Depuis le début je vous parle de mon proto mais je ne l’ai pas encore présenté. Rentrons dans le cœur du sujet. Crime Hunter se déroule dans la Norvège actuelle. Vous jouez le rôle d’officiers d’Interpol envoyés à Oslo pour endiguer ensemble la vague de crime qui submerge la ville. Dans ce jeu « coopétitif », vous perdez tous ensemble mais vous gagnez seul. Vous avez devant vous une carte qui représente la capitale norvégienne et sur laquelle des appels au 112 vont surgir. Vous devez alors vous synchroniser pour aller répondre à ces urgences et les traiter dans le temps imparti. Négociation, arrestation, enquête, plusieurs voies s’offrent à vous pour reprendre le contrôle des événements. Pour vous aider, vous pourrez faire progresser votre personnage, recruter des partenaires et améliorer votre équipement tout au long de la partie.

Voilà de façon rapide ce qu’est Crime Hunter. Niveaux mécaniques, pour les puristes, on y retrouve du jeu de rôle, de la collection d’ensemble, du pick-up & deliver et un système de bag building inversé. C’est un jeu que j’ai pensé sur trois niveaux : Opérationnel, Tactique et Stratégique : 

  • Opérationnel : le joueur joue sa partie et fait évoluer son personnage
  • Tactique : les joueurs jouent la partie ensemble et construisent des bonus collectifs
  • Stratégique : les joueurs jouent cette partie en influant sur les parties à venir. Leurs succès, leurs échecs, leurs choix vont façonner leur expérience.

J’ai aussi pensé le jeu comme un tout, que je peux ensuite découper pour alléger l’expérience de jeu et amener les mécaniques une par une dans une sorte de campagne didactique.

Pour le festival, je n’ai pas le temps de développer la partie stratégique et tactique. Je vais me concentrer uniquement sur la base de Crime Hunter, amenant avec moi seulement 2 modules que je pourrais tester avec des joueurs qui pourraient éventuellement revenir tester le jeu une seconde fois. Finalement, le prototype se joue de 1 à 4 en 60 minutes environ.

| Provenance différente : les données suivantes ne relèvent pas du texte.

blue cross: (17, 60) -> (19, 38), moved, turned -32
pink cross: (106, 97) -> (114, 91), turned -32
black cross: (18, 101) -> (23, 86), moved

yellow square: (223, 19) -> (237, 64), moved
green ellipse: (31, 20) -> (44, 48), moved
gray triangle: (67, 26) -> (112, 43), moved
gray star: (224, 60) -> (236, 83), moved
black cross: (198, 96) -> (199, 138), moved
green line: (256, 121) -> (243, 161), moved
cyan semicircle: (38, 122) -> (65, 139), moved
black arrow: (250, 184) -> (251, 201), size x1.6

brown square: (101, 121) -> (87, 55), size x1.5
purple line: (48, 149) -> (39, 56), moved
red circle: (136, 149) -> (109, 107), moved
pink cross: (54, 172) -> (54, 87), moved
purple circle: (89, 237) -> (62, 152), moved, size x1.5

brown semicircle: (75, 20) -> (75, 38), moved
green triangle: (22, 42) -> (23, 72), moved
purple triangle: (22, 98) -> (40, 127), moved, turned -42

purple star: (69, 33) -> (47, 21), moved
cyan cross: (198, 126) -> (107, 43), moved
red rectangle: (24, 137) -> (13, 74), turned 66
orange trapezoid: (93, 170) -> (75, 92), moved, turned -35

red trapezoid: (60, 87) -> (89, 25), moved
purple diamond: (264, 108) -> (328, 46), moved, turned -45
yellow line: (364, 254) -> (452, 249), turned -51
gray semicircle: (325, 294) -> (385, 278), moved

Alors la question qu’on m’a beaucoup posée, c’est pourquoi le thème des policiers ? Et pourquoi Oslo ? Alors le thème des policiers pour deux raisons :Et pour Oslo, c’est une ville que j’ai visitée quand je pensais au jeu, et aussi une ville présente dans les livres policiers de Jo Nesbo, un de mes auteurs favoris. Qui n’aime pas un bon thriller nordique ?

  1. C’est un thème rarement abordé dans les jeux de sociétés à part dans les jeux d’enquêtes.
  2. C’est une iconographie facile à trouver pour le prototypage sur le net. J’avais pensé à beaucoup d’autres thèmes dont certains me plaisaient sûrement plus, mais l’accès à l’iconographie fut la contrainte la plus forte pour me conforter dans ce choix.

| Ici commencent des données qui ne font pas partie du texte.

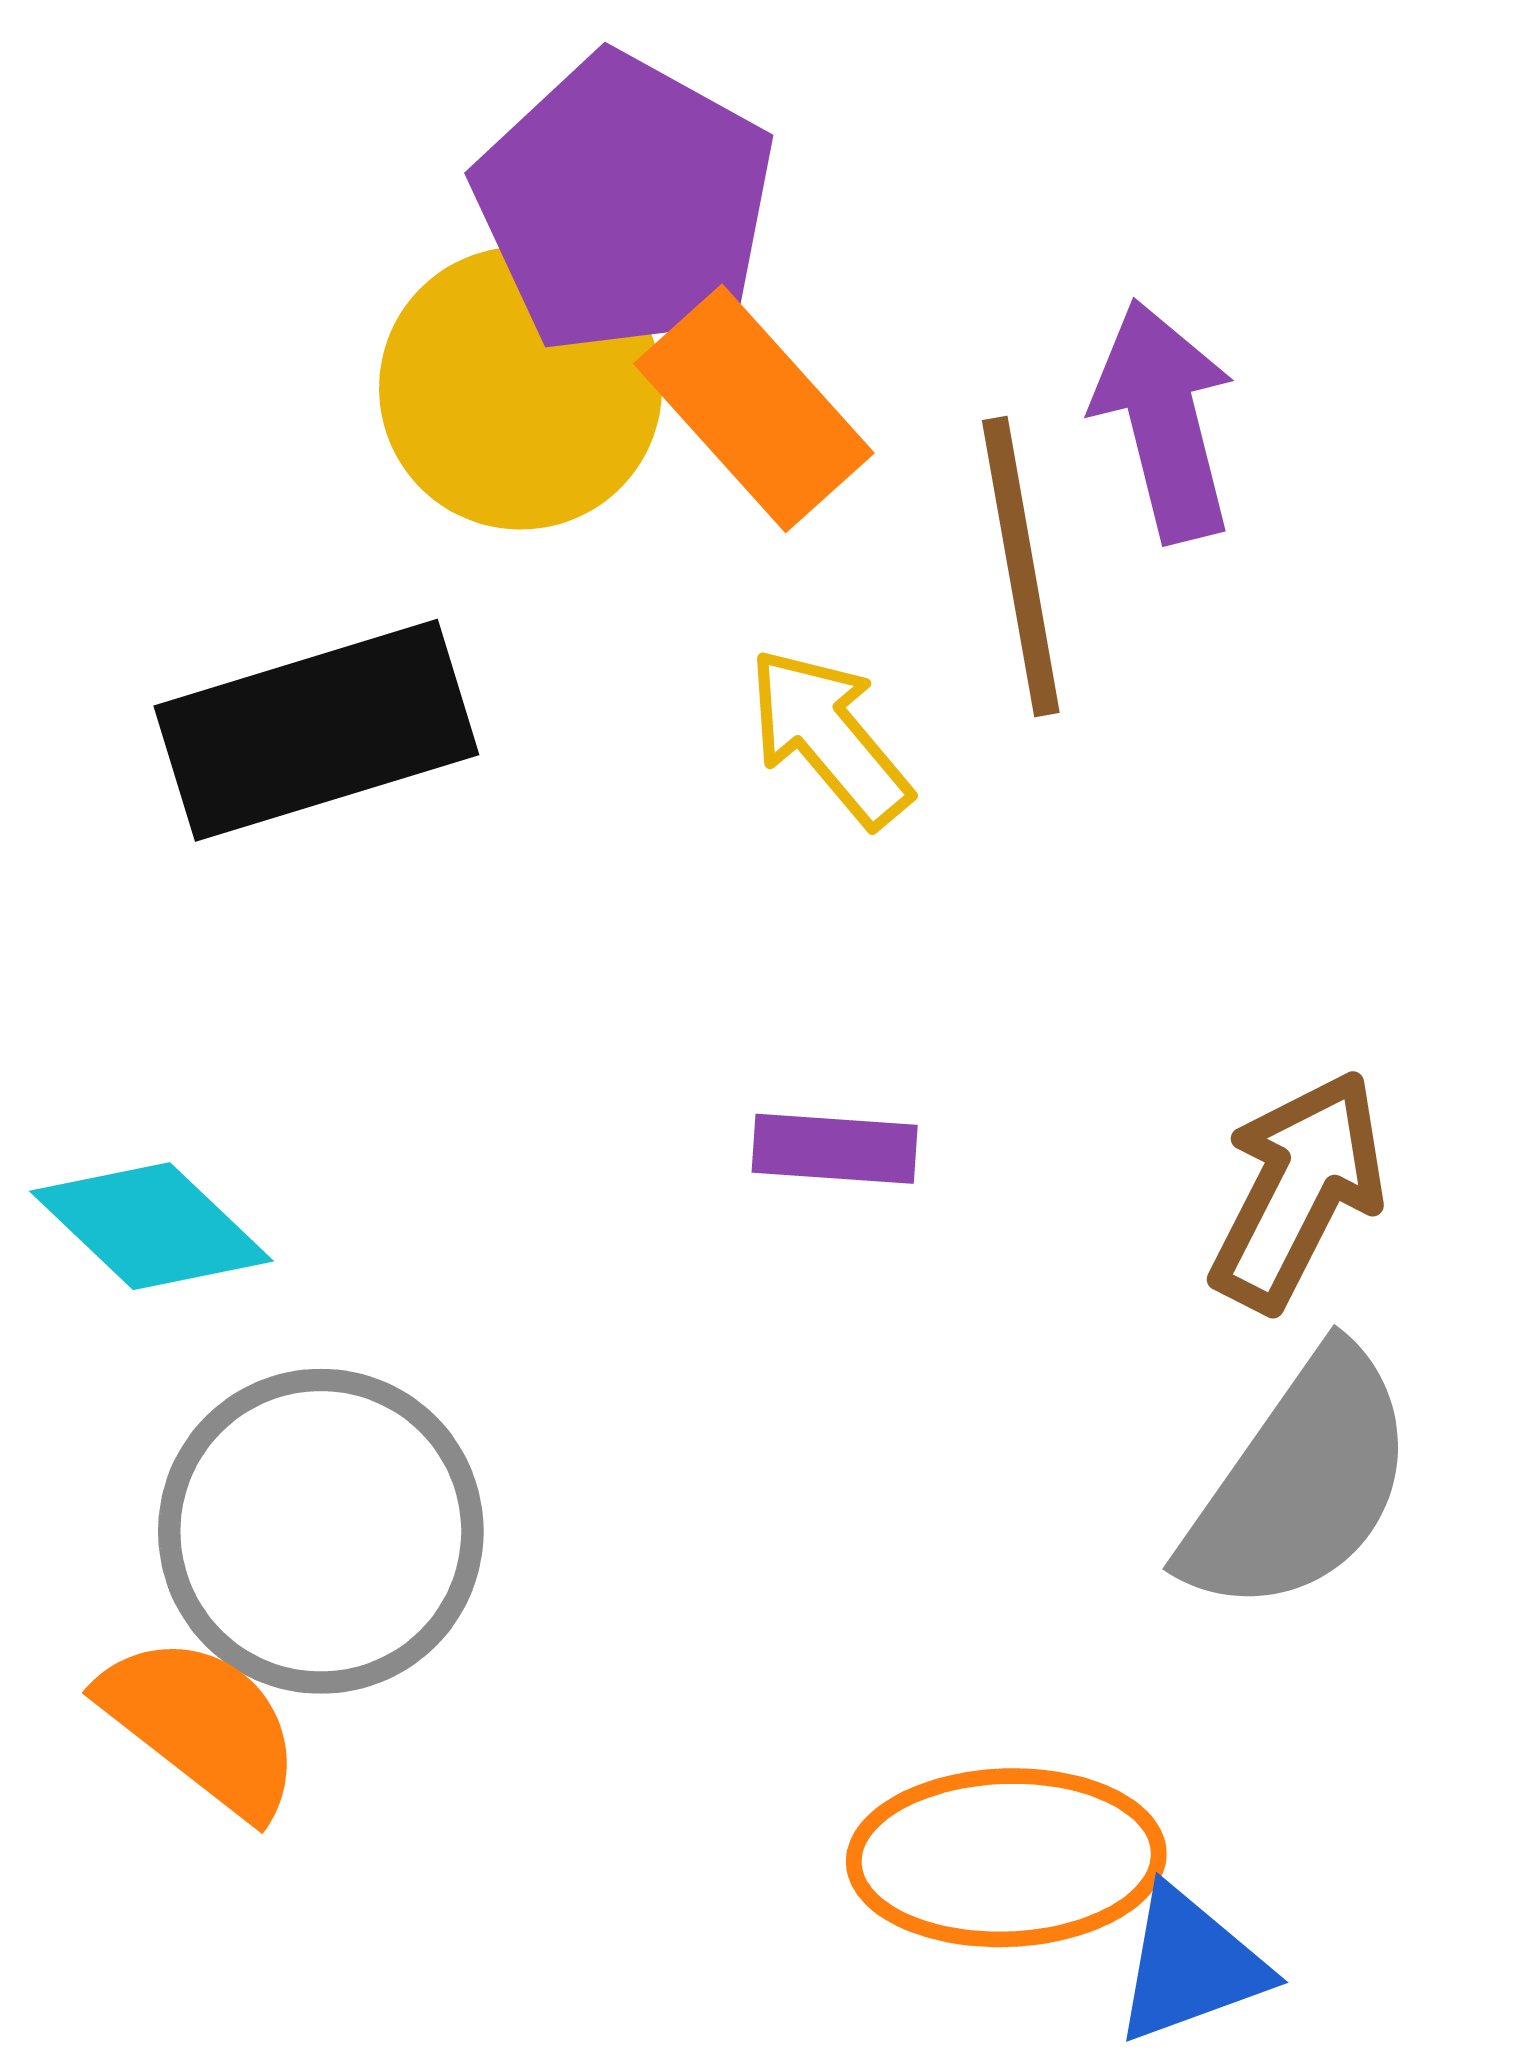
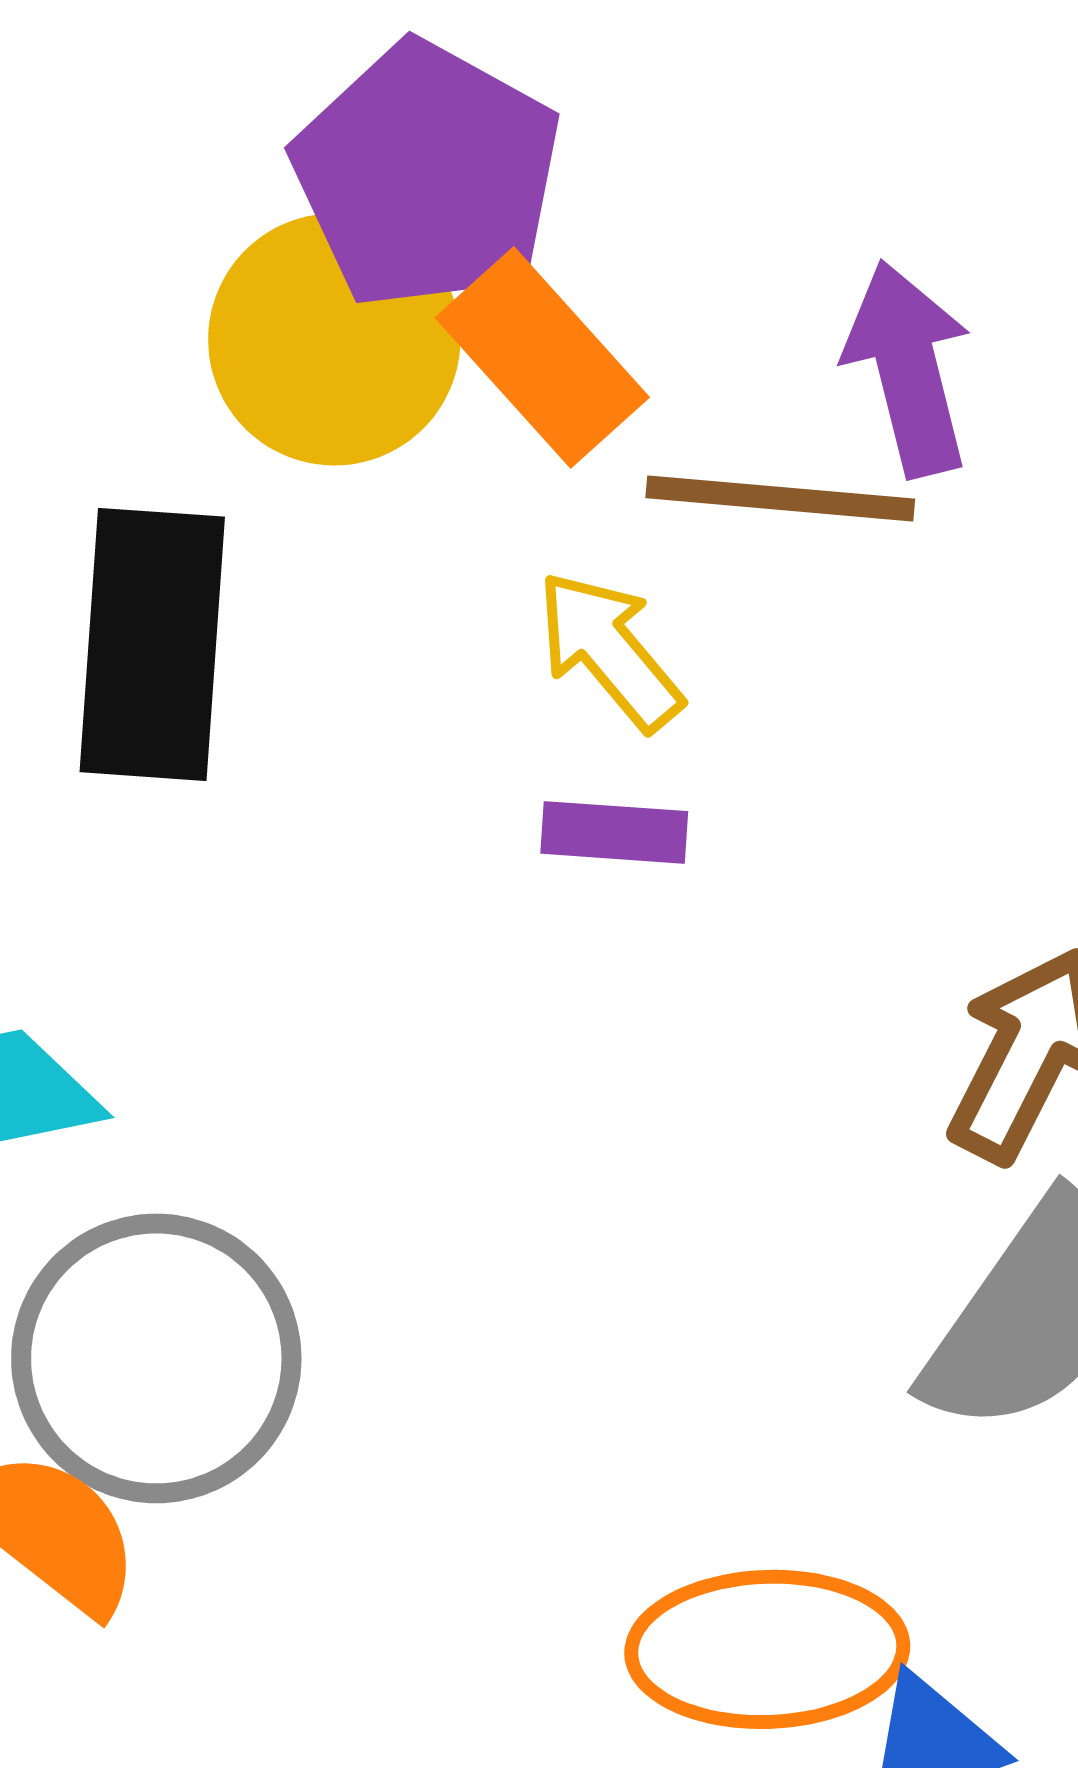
brown line: (1021, 567) -> (780, 498), turned -75
black rectangle: (316, 730) -> (152, 644), turned -69
purple rectangle: (835, 1149) -> (614, 832), moved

Et pour Oslo, c’est une ville que j’ai visitée quand je pensais au jeu, et aussi une ville présente dans les livres policiers de Jo Nesbo, un de mes auteurs favoris. Qui n’aime pas un bon thriller nordique ?

Faire tester un proto en festival

Vendredi 13h30 : je prends mon pupitre et je m’installe à une table libre. A peine le temps de terminer la mise en place que déjà des visiteurs affluent dans le hall. Ils vont voir les exclus et les éditeurs en priorité, la bourse aux jeux a elle aussi drainé de nombreux visiteurs. On passe alors aux tables adjacentes à la nôtre, on échange avec les autres “protauteurs”, le tout dans la bienveillance. Il y a pas mal de compétition, de beaux jeux, des concepts originaux et des ovnis ludiques. Les premiers visiteurs s’installent aux tables des jeux de demain. Et doucement mes premiers testeurs arrivent. Je leur explique les règles et ils se lancent dans l’aventure. Après 1 heure environ, la partie est finie et je leur demande des retours. Déjà certains détails ne marchent pas et je me demande comment nous avons fait pour ne pas les voir avant.

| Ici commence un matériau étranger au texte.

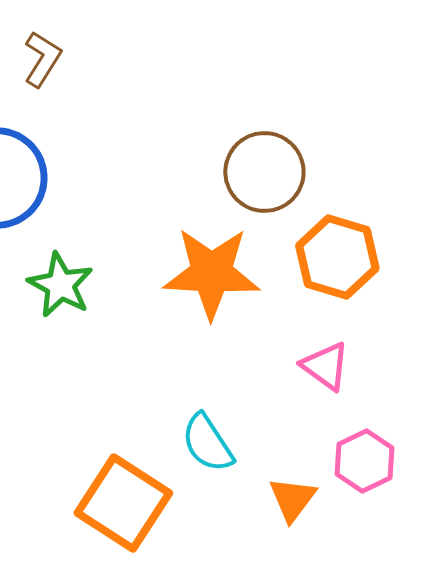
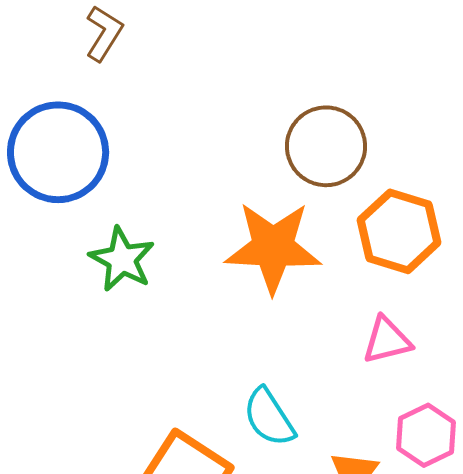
pink triangle: (325, 366) -> (387, 340), turned -50

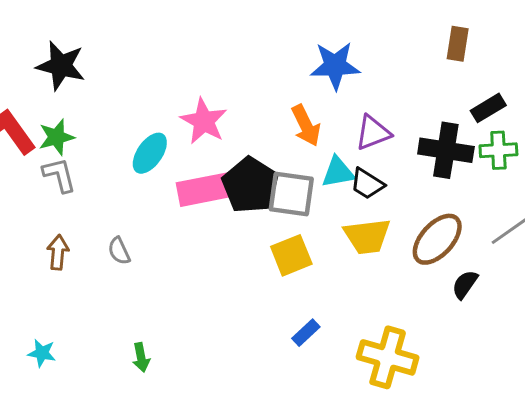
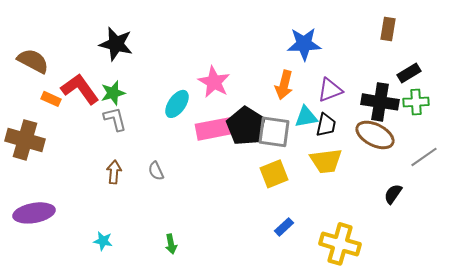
orange arrow: (306, 125) -> (284, 85), turned 40
black trapezoid: (367, 184) -> (326, 125), turned -110
brown ellipse: (437, 239) -> (375, 135), moved, turned 75

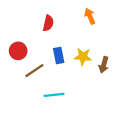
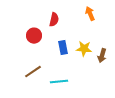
red circle: (18, 51) -> (34, 36), moved
brown line: (34, 71) -> (33, 72), moved

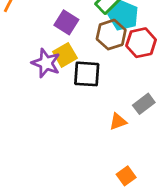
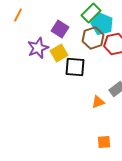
purple star: (46, 63) -> (38, 48), moved, turned 30
orange square: (126, 176) -> (104, 142), turned 32

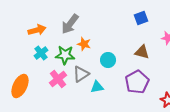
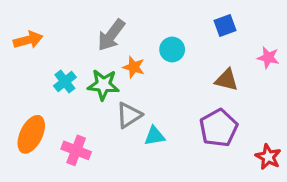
orange arrow: (37, 30) -> (28, 40), moved
cyan circle: (108, 60) -> (172, 50), moved
pink cross: (58, 79) -> (76, 150), moved, turned -30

Après chaque partie, on donne à nos testeurs un bulletin de vote et on leur explique comment le vote fonctionne. Ils doivent aller tester d’autres jeux pendant tout le week-end, puis voter pour celui qu’ils ont préféré.


À partir de là, les trois jours de festival vont passer très vite. J’accueille à ma table environ 8 groupes de testeurs par jour. Les feedbacks sont vraiment utiles et touchent aussi bien le ressenti, la satisfaction des joueurs que l’ergonomie et les mécaniques du jeu. Autant que le verbal, la communication non verbale en dit aussi très long. Je prends des notes sur chaque point, chaque fait marquant (encore et toujours les notes, en effet j’oublie tout donc je note). Entre chaque partie j’essaye de voir ce que je peux ajuster sans avoir à retravailler le proto. Je change les règles de pointage, je tente une autre façon d’expliquer le concept, j’ajoute du « fluff » pour faire rentrer les joueurs dans l’univers, je teste des variations sur des détails etc. En gros j’expérimente des petites choses et je regarde leur effet. Toujours un seul changement à la fois pour voir son impact et ne pas le perdre dans la masse si jamais je change trop de choses à la fois.

J’ai un groupe de joueurs qui revient pour tester le jeu, ils avaient échoué à un fil lors de la première partie et veulent leur revanche. Alors j’en profite pour sortir mes 2 modules supplémentaires ajoutant des événements et des missions. Cette fois-ci, ils vont rouler sur le jeu. C’est sûrement le groupe qui m’a le plus rendu service avec ses retours.

Et la suite alors ?

Dimanche 18h : je n’ai pas vu le week-end passé, je suis vraiment rincé d’avoir présenté mon jeu non stop pendant tout le festival. Et voici l’annonce des gagnants du concours. Dans ma catégorie, je gagne la place de 2ème ex-aequo avec Crime Hunter. Vu le peu de testeurs que je peux avoir en une journée de par la longueur du jeu, je suis super heureux, car cela veut dire que ceux qui l’ont testé ont voté pour le jeu.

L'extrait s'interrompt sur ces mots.